On trouve, dans les archives, un certain nombre d’écrit sur la vigne. Les écrits sur le vin sont plus rares. De plus, il est difficile de juger de la qualité d’un vin, avec la subjectivité qu’un jugement sur le goût peut avoir à des époques où il n’était pas forcément le même que le nôtre et où, de toute façon, il avait peu à voir avec celui d’aujourd’hui ; à une époque où les descripteurs du vin n’existaient pas (ou presque) et où une science comme l’œnologie restait à inventer.

Lorsque l’on sait, de plus, que Gaspard Marin cité ci-dessous et auteur de la chronique dont il est question l’a offerte au seigneur de Noyers de l’époque, en l’occurrence Lénor d’Orléans, duc de Longueville, alors qu’il occupait le poste de procureur de la famille d’Orléans à Noyers, on peut facilement imaginer que Gaspard Marin n’aura pas voulu vexer le seigneur qui l’employait. En 1561, il écrit : « lequel (chastel) est aussi embelly et enrichy de ses deux flancs et costés, de belles vignes produisans de très bon vin…« .(1)

Gallica, extrait de la page 3 du Recueil de l’Antienne cronique et généalogie de l’illustre et noble Seignorie de Noyers de Gaspard Marin, 1561

« Le Païs est médiocrement fertile, & produit du bled & plusieurs sortes de vins » (2).

« Le Sol y est médiocrement fertile, ; il y croit du bled & de plusieurs sortes de vin » (3).

« Cette ville*, située dans un vallon, est entourée de côteaux qui produisent d’assez bons vins.

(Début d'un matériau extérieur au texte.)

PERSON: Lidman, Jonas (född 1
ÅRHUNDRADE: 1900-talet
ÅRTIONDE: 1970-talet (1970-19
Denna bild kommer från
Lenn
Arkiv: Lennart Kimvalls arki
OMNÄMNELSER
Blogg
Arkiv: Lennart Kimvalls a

Terroir médiocre » (4) indique M. Courtépée en 1780.

En 1778, on sait que la mairie de Noyers intente un procès à 21 « vignerons » et « journaliers » qui ont usurpé 200 journaux de chaumes au lieu-dit « les Survignes » pour y planter de la vigne parce que les terres ne leur appartiennent pas, eux-mêmes se défendant en expliquant que ces terres étaient incultes et que la ville n’en tirerait donc rien.

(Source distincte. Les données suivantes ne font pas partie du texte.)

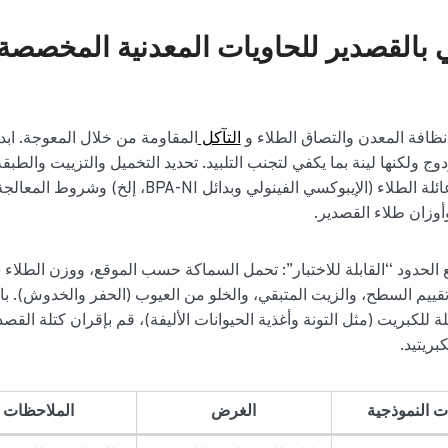
 بالقصدير للحاويات المعدنية المخصصة
نظافة المعدن والتصاق الطلاء و
التآكل
المقاومة من خلال المعوجة. ابد
ولكنها لينة بما يكفي لتجنب التلبيد. تحديد التخميل والتزييت والطبقة 
للسطح من أجل وضع طلاء متناسق. اذكر عائلة الطلاء (الإيبوكسي الفينولي وبدائل BPA-NI، إل
أوزان طلاء القصدير.
الحدود “القابلة للاختبار”: تحمل السماكة حسب الموقع، ووزن الطلاء 
وتقييم السطح، والزيت المتبقي، والخلو من العيوب (الحفر والخدوش). با
ة للكبريت (مثل التونة وأغذية الحيوانات الأليفة)، قم بإقران كتلة القصد
بريتيد.
ت النموذجية
الغرض
الملاحظات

Le Serein à Poilly-sur-Serein

A l’extérieur de la ville, au « Faubourg », les restes des bâtiments de l’ancien prieuré Notre-Dame (ordre de Saint-Benoît) dépendant de l’abbaye de Molesmes et aujourd’hui maison d’habitation, ont été en partie transformés en grange et pressoir : en tout cas, la chapelle du couvent, de la fin du 12ème/début du 13ème siècle, a été désaffectée et une cave y a été 
construite avec un pressoir (pour ce faire, les dalles funéraires furent enlevées) installé par Monsieur Jacquillat, commissionnaire en vin à Poilly-sur-Serein et propriétaire des lieux à une date qui n’est pas connue avec précision mais qui se situe évidemment après 1792 et la vente des biens immobiliers religieux comme bien nationaux. (6)

Dans les notes du poème héroï-comique sur l’avocat Mignon, Noyers est « assez agréablement situé sur le Serin, et entourée de côteaux fertiles en vins, dont les marchands déguisent l’origine pour les vendre à Paris, comme vins d’Auxerre, de Tonnerre ou d’Avalon« .(7)(8) 

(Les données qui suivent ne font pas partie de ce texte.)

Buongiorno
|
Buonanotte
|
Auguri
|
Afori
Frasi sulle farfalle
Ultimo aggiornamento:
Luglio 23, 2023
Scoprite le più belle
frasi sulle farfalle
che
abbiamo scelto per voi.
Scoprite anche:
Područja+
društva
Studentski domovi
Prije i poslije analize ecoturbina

L’article sur Noyers de la Nouvelle géographie universelle descriptive, historique, industrielle et commerciale des quatre parties du monde de William Guthrie, parue en 1807 (Tome 2, 2ème partie, Hyacinthe Langlois, Paris, p365) indique qu’il y est fait « commerce de vin« . Qui dit commerce de vin dit élaboration du vin localement, surtout à une époque où les transports n’étaient pas aussi aisés qu’aujourd’hui.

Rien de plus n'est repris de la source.